GET /ai/usage?groupBy=provider&dateRange=last30days

returns one row per provider with summed tokens and estimated cost — exactly what a billing dashboard needs, in a single request.

Cost per agentic-chat conversation:

GET /ai/usage?filter=conversationId eq {id}&groupBy=conversationId

ConversationId (Guid?, null for non-chat calls) is the relational path for per-conversation billing and audit. It is intentionally not an OpenTelemetry metric tag — its cardinality is unbounded — so this query, not a metric dimension, is how you slice cost by conversation. The column lives on ai_usage_records; the consuming app owns the EF migration that adds it. See Usage tracking.

MethodRouteDescription
POST/ai/chat/{workspaceName}Synchronous chat completion
POST/ai/chat/{workspaceName}/streamSSE streaming completion
POST /ai/chat/support-chat
Content-Type: application/json
{
"messages": [
{ "role": "user", "content": "Where can I see my invoices?" }
]
}
// 200 OK
{
"workspaceName": "support-chat",
"model": "gpt-4o",
"content": "Open the Billing section in the side menu…",
"usage": {
"inputTokens": 28,
"outputTokens": 64,
"estimatedCost": null,
"costCurrency": null
},
"duration": "00:00:01.234"
}

Usage tracking happens after the final chunk for streaming responses — Microsoft.Extensions.AI emits a UsageContent final update which is recorded via IAIUsageRecordFactory and persisted by the usage tracker.
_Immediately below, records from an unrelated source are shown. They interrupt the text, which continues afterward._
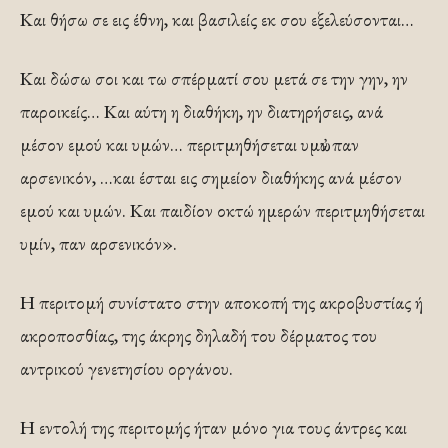
Και θήσω σε εις έθνη, και βασιλείς εκ σου εξελεύσονται…
Και δώσω σοι και τω σπέρματί σου μετά σε την γην, ην
παροικείς… Και αύτη η διαθήκη, ην διατηρήσεις, ανά
μέσον εμού και υμών… περιτμηθήσεται υμὠν παν
αρσενικόν, …και έσται εις σημείον διαθήκης ανά μέσον
εμού και υμών. Και παιδίον οκτώ ημερών περιτμηθήσεται
υμίν, παν αρσενικόν».
Η περιτομή συνίστατο στην αποκοπή της ακροβυστίας ή
ακροποσθίας, της άκρης δηλαδή του δέρματος του
αντρικού γενετησίου οργάνου.
Η εντολή της περιτομής ήταν μόνο για τους άντρες και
ISO 27001 audit + cost monitoring keep working even for streaming traffic.

MethodRouteDescription
POST/ai/embeddings/{workspaceName}Generate embeddings for one or more inputs
POST /ai/embeddings/embeddings
Content-Type: application/json
{ "inputs": ["Hello world", "Granit framework"] }
// 200 OK
{
"workspaceName": "embeddings",
"model": "text-embedding-3-small",
"embeddings": [
{ "index": 0, "vector": [0.0123, -0.0456, ...] },
{ "index": 1, "vector": [0.0789, -0.0012, ...] }
],
"usage": { "inputTokens": 8 }
}

All errors follow RFC 7807 (ProblemDetails):

ScenarioHTTPMaps to
Validation failure400Auto via FluentValidationAutoEndpointFilter
Workspace not found404AIWorkspaceNotFoundException
Duplicate workspace name409DB unique-constraint violation, caught in EfAIWorkspaceStore
System workspace modify/delete422Immutable-kind guard
Workspace deactivated422AIWorkspaceNotActiveException
Quota exceeded (Reject mode)429AIQuotaOptions.ExceededBehavior = Reject
Provider unavailable502Network/timeout to OpenAI/Azure/Ollama
Streaming provider unavailable503Service-down during a stream attempt

All request DTOs are auto-validated via MapGranitGroup:

DTORules
AIWorkspaceCreateRequestName: ^[a-z0-9][a-z0-9-]*$, max 128; Provider/Model: required; Temperature: 0–2; MaxOutputTokens > 0
AIWorkspaceUpdateRequestSame as create (without Name); Activated: required
AIChatRequestMessages: required, max 100; Role: user/assistant/system; Content: max 128 KB
AIEmbeddingRequestInputs: required, max 50; each max 32 KB

Limits on chat messages and embedding inputs are overridable via AIEndpointsOptions.

{
"AI:Endpoints": {
"RoutePrefix": "ai",
"MaxChatMessages": 100,
"MaxEmbeddingInputs": 50,
"ProvidersTagName": "AI - Providers",
"WorkspacesTagName": "AI - Workspaces",
"UsageTagName": "AI - Usage",
"InferenceTagName": "AI - Inference"
}
}

OpenAPI tags split the surface into four logical groups — your generated client can emit AIProvidersApi, AIWorkspacesApi, AIUsageApi, AIInferenceApi instead of one monolithic class.